## Exercise instructions
Before anything else, copy every record below exactly as it stands.
═══
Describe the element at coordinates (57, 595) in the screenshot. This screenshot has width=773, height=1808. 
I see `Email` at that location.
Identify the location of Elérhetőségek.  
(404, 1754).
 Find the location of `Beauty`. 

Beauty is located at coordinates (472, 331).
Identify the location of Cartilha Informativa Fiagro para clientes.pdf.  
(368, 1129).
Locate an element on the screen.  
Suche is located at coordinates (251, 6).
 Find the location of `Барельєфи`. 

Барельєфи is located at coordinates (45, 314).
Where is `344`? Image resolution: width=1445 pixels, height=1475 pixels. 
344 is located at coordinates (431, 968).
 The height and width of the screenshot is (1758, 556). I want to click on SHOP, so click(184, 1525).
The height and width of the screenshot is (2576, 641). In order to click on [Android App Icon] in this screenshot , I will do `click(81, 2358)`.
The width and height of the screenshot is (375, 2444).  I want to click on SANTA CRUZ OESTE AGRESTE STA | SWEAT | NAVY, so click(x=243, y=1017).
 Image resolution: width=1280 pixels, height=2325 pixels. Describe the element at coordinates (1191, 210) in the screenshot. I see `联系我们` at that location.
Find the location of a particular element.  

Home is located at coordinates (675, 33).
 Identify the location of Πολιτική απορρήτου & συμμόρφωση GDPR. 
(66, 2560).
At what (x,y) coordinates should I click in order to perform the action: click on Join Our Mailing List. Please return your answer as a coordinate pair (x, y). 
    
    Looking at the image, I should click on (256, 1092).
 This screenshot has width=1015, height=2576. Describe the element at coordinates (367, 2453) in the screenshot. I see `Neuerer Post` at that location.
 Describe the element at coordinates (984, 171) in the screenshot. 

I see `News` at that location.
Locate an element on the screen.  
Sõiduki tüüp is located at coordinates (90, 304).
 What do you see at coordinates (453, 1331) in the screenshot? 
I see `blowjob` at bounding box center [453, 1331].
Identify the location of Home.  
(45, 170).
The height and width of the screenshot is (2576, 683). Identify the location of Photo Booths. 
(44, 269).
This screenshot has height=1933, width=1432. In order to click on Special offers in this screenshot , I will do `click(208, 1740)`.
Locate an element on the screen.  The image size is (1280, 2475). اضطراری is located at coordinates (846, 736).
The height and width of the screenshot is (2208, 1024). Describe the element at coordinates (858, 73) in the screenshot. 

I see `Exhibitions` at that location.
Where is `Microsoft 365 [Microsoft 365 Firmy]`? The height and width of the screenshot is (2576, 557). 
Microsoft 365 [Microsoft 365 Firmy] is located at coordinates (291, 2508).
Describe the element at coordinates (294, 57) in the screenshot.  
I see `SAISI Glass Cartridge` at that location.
═══
## Output below
Describe the element at coordinates (57, 595) in the screenshot. This screenshot has width=773, height=1808. 
I see `Email` at that location.
Identify the location of Elérhetőségek.  
(404, 1754).
 Find the location of `Beauty`. 

Beauty is located at coordinates (472, 331).
Identify the location of Cartilha Informativa Fiagro para clientes.pdf.  
(368, 1129).
Locate an element on the screen.  
Suche is located at coordinates (251, 6).
 Find the location of `Барельєфи`. 

Барельєфи is located at coordinates (45, 314).
Where is `344`? Image resolution: width=1445 pixels, height=1475 pixels. 
344 is located at coordinates (431, 968).
 The height and width of the screenshot is (1758, 556). I want to click on SHOP, so click(184, 1525).
The height and width of the screenshot is (2576, 641). In order to click on [Android App Icon] in this screenshot , I will do `click(81, 2358)`.
The width and height of the screenshot is (375, 2444).  I want to click on SANTA CRUZ OESTE AGRESTE STA | SWEAT | NAVY, so click(x=243, y=1017).
 Image resolution: width=1280 pixels, height=2325 pixels. Describe the element at coordinates (1191, 210) in the screenshot. I see `联系我们` at that location.
Find the location of a particular element.  

Home is located at coordinates (675, 33).
 Identify the location of Πολιτική απορρήτου & συμμόρφωση GDPR. 
(66, 2560).
At what (x,y) coordinates should I click in order to perform the action: click on Join Our Mailing List. Please return your answer as a coordinate pair (x, y). 
    
    Looking at the image, I should click on (256, 1092).
 This screenshot has width=1015, height=2576. Describe the element at coordinates (367, 2453) in the screenshot. I see `Neuerer Post` at that location.
 Describe the element at coordinates (984, 171) in the screenshot. 

I see `News` at that location.
Locate an element on the screen.  
Sõiduki tüüp is located at coordinates (90, 304).
 What do you see at coordinates (453, 1331) in the screenshot? 
I see `blowjob` at bounding box center [453, 1331].
Identify the location of Home.  
(45, 170).
The height and width of the screenshot is (2576, 683). Identify the location of Photo Booths. 
(44, 269).
This screenshot has height=1933, width=1432. In order to click on Special offers in this screenshot , I will do `click(208, 1740)`.
Locate an element on the screen.  The image size is (1280, 2475). اضطراری is located at coordinates (846, 736).
The height and width of the screenshot is (2208, 1024). Describe the element at coordinates (858, 73) in the screenshot. 

I see `Exhibitions` at that location.
Where is `Microsoft 365 [Microsoft 365 Firmy]`? The height and width of the screenshot is (2576, 557). 
Microsoft 365 [Microsoft 365 Firmy] is located at coordinates (291, 2508).
Describe the element at coordinates (294, 57) in the screenshot.  
I see `SAISI Glass Cartridge` at that location.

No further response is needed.